Activity
From the records below, transcribe only the lines running from the one with "This screenshot has width=574, height=2576." through the one with "In order to click on SPORTS". Keep both of those end lines.
[Start of section]
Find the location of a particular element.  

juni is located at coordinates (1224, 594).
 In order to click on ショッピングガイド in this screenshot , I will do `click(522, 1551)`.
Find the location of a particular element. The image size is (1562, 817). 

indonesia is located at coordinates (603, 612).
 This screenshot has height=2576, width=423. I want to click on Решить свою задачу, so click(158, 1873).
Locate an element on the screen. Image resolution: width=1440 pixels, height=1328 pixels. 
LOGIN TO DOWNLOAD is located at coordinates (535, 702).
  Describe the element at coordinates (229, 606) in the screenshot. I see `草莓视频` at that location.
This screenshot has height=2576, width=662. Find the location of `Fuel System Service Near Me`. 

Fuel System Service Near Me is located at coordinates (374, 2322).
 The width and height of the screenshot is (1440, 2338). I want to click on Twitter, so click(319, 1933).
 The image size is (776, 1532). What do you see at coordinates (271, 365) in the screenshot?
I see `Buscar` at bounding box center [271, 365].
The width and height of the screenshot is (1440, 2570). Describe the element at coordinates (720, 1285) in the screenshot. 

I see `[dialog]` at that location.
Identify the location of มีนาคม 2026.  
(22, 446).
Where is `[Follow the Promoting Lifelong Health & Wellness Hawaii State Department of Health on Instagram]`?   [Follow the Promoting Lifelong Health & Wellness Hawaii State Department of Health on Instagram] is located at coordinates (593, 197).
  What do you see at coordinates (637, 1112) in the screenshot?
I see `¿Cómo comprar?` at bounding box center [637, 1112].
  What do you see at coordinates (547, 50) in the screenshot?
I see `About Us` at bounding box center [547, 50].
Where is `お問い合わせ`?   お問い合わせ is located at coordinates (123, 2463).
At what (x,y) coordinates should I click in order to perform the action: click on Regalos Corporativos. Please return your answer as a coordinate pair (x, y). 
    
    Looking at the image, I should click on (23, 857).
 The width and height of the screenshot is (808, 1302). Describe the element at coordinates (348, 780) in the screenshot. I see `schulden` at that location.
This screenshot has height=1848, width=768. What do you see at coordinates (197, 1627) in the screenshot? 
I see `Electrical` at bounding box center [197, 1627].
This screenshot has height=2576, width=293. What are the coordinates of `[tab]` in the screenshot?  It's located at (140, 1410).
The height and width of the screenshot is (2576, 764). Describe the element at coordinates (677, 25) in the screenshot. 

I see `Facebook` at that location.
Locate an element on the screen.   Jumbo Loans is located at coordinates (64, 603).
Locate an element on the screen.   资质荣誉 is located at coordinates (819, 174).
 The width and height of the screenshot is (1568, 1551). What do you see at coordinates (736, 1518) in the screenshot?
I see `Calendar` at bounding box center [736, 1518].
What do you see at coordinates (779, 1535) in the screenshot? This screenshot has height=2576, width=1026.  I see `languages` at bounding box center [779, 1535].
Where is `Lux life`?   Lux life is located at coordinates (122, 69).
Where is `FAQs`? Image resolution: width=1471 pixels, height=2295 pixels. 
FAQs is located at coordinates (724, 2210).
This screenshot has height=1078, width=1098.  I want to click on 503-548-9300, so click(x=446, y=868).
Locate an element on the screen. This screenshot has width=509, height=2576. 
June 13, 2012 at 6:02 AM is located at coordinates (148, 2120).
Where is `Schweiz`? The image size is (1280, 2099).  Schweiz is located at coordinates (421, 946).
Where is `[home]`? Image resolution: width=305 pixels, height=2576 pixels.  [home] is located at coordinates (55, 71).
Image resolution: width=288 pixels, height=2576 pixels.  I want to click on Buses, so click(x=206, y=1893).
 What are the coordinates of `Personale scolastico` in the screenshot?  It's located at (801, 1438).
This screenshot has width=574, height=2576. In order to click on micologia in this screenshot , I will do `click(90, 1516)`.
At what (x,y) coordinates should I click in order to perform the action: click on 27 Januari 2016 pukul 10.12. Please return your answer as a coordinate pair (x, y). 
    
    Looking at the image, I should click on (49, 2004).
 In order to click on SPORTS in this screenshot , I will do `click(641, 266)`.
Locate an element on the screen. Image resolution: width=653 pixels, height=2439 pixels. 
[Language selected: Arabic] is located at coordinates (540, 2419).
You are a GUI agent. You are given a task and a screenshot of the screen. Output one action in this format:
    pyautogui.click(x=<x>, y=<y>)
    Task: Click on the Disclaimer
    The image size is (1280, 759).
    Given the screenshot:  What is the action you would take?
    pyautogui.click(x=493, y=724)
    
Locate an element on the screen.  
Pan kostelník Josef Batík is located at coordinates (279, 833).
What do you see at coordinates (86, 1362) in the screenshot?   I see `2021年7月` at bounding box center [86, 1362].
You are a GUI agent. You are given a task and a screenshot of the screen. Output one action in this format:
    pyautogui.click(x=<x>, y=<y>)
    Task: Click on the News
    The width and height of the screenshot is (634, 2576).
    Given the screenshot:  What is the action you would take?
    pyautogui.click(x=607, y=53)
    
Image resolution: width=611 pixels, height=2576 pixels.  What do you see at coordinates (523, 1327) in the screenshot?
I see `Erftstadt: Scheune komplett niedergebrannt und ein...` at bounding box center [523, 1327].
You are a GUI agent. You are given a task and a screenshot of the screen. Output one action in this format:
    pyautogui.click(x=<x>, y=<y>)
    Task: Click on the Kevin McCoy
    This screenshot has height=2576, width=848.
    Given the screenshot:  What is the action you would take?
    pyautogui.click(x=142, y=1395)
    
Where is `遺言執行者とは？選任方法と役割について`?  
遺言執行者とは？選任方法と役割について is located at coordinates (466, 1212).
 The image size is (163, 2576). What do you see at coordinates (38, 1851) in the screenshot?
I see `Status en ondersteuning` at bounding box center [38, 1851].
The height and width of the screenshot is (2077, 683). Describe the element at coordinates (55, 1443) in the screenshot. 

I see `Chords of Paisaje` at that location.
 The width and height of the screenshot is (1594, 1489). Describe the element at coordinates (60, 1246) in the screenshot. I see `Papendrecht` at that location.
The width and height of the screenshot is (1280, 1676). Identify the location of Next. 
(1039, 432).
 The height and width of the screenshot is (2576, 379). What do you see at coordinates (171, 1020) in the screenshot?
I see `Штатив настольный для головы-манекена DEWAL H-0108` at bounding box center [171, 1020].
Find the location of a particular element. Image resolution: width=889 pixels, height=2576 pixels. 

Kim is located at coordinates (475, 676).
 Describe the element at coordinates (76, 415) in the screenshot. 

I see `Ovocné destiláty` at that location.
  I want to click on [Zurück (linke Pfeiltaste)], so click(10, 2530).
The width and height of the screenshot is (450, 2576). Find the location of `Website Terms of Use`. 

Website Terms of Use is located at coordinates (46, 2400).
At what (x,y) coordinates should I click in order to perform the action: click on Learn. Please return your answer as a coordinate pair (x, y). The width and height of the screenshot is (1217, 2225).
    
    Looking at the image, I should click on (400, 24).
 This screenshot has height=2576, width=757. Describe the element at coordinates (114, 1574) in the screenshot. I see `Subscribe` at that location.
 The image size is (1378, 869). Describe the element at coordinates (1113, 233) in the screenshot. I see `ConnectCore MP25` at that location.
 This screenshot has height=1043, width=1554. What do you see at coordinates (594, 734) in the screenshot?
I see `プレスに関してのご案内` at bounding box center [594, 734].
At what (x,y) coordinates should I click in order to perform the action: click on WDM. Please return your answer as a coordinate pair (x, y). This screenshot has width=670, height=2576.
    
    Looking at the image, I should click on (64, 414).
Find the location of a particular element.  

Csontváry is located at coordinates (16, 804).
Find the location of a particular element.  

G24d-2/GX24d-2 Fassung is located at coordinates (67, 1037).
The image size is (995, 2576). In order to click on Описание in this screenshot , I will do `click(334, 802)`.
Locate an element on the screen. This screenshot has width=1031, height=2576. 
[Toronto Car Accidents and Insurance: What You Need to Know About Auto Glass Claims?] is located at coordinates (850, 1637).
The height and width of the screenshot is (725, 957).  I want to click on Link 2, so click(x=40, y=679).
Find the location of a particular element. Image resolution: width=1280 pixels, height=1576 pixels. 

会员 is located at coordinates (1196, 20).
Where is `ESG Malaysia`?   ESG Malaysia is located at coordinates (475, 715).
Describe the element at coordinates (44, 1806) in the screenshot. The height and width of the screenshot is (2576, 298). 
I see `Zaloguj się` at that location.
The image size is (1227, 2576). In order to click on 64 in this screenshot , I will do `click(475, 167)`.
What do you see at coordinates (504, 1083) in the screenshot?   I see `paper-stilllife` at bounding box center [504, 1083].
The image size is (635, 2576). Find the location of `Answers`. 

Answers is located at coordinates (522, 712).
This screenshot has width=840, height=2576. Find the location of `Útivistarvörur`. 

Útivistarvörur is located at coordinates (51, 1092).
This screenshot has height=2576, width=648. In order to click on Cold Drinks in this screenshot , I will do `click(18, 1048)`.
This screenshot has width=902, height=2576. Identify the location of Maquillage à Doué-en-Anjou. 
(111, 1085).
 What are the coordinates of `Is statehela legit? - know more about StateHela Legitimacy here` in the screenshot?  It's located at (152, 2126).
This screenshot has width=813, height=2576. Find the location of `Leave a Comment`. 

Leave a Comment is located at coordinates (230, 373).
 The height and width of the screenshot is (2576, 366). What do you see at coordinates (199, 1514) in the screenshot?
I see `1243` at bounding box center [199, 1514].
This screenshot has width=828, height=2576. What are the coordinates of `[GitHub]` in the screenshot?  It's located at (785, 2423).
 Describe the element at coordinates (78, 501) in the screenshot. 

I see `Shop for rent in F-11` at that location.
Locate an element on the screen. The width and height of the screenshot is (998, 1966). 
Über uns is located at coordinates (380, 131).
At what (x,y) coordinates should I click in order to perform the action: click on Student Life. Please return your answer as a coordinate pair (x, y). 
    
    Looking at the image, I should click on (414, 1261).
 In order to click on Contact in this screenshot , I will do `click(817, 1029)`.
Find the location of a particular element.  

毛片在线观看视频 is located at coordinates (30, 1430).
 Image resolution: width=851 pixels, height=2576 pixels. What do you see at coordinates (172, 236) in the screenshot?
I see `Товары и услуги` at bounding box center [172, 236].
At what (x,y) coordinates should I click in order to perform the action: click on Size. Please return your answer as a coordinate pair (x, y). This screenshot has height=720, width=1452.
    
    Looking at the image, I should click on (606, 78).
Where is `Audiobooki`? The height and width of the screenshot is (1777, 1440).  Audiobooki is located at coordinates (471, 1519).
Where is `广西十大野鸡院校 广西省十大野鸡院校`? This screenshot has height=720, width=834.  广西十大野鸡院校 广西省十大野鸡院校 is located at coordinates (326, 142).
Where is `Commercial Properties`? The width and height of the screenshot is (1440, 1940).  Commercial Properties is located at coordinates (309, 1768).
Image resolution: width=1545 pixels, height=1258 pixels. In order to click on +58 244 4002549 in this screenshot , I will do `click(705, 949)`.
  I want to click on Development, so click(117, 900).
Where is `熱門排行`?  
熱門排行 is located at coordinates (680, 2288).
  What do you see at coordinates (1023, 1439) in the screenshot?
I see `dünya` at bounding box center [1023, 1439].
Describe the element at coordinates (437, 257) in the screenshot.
[End of section]
Reply
This screenshot has width=574, height=2576. In order to click on micologia in this screenshot , I will do `click(90, 1516)`.
At what (x,y) coordinates should I click in order to perform the action: click on 27 Januari 2016 pukul 10.12. Please return your answer as a coordinate pair (x, y). 
    
    Looking at the image, I should click on (49, 2004).
 In order to click on SPORTS in this screenshot , I will do `click(641, 266)`.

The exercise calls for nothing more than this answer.